The team is not wasting millions trying to build their own LLM either. Joggr itself is built on top of a fine-tuned version of OpenAI, Vertex AI and Anthropic, because, as Rosenbauer says, unless you are an LLM company, you’re wasting your time creating an LLM.
Navigating Your Productivity Relationship with GenAI
“We’ve been advocating automation for a long time in DevOps,” Patrick Debois, vice president of engineering at Showpad and “godfather of DevOps,” told The New Stack. So it’s not surprising his recent obsession has been in AI and machine learning to remove developer friction. For a while, he continued, the industry has adopted “early MLOps,” for anomaly detection and predictions.
But the real breakthrough was Copilot, Debois said, when developers started to realize, “I can improve and get faster at coding some of the issues. That evolved into summarizing PRs, and it was also detecting vulnerabilities.”
Now, he argued, it’s evolved into helping to make junior engineers be productive faster. When they don’t know a certain subject, they can ask for broad examples. However, “when you are already versed in a certain subject, I see them getting less value,” he explained, like when he was coding Selenium, but the model suggested the right call from two versions ago. “The model is still going to suggest [to] me that bad call from a while ago because that was what it was trained on, but I’m more proficient.”
When you know a language or technology well, you tend to ask harder and more niche questions that these code completion tools aren’t prepared for yet.

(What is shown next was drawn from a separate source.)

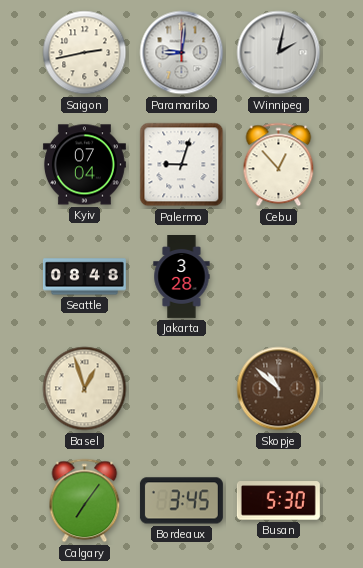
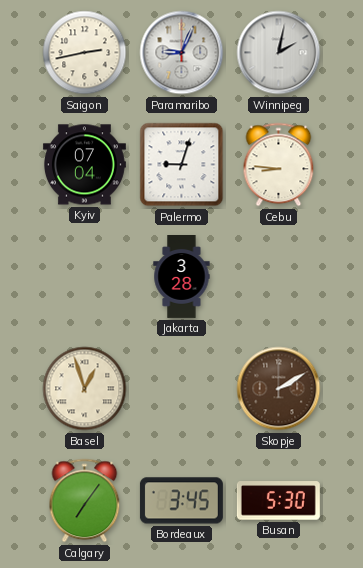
Paramaribo: 9:01 -> 9:04
Cebu: 12:53 -> 8:46
Seattle: 08:48 -> none
Skopje: 10:52 -> 2:10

You must always remind generative AI to only provide an answer if it knows it’s right. Because, Debois reminded us, it is trained first and foremost to respond, not necessarily admit its own fallibility. Indeed, code written by ChatGPT appears accurate but, it turns out, 52% of the time it is wrong. Of course, he pointed out that ChatGPT is a model not trained specifically to write better code, unless you are using the OpenAI code interpreter plug-ins.
“Like any tool, you need to understand the limitations and the kind of things that you use it for,” but, he continued, “if you’re not that well-versed, it’s also very hard to see whether this is good code or bad code.”
Linters are still necessary to support. And, he said, we need to always make it easier, especially for newcomers, to make mistakes and to fail gracefully, with progressive delivery and rollbacks in place, all to lessen the impact.
Code generated by AI does not seem ready for production yet, but there are other ways GenAI can boost developer productivity. One solid use case is in creating test cases and synthetic data to test with. Another, he said, is to make the AI behave like a linter, where newbies can learn at their own pace, with the LLM flagging human-made errors as you go.
“It’s almost becoming in-context learning that the machine is helping you while you’re on the learning journey,” Debois said. Just keep all personally identifiable data out of that trip.
Next is the rise of prompt engineering, he predicts, where the questions become the code: “If you ask the right questions, the model actually doesn’t have to understand the intermediate code, it will just give the answer,” like feeding the LLM the open API specification of a service and it spins back the call.
“I’m not saying this is perfect all the time, but the models are getting better. And we can think about it like, if it’s good enough that it doesn’t hurt anything, then it’s gonna save us time.” He emphasized that there are still tradeoffs. “I would not bet my life on this but in certain areas that can be corrected where the cost of impact is low, we can gain a lot more value from using those kinds of automation there.”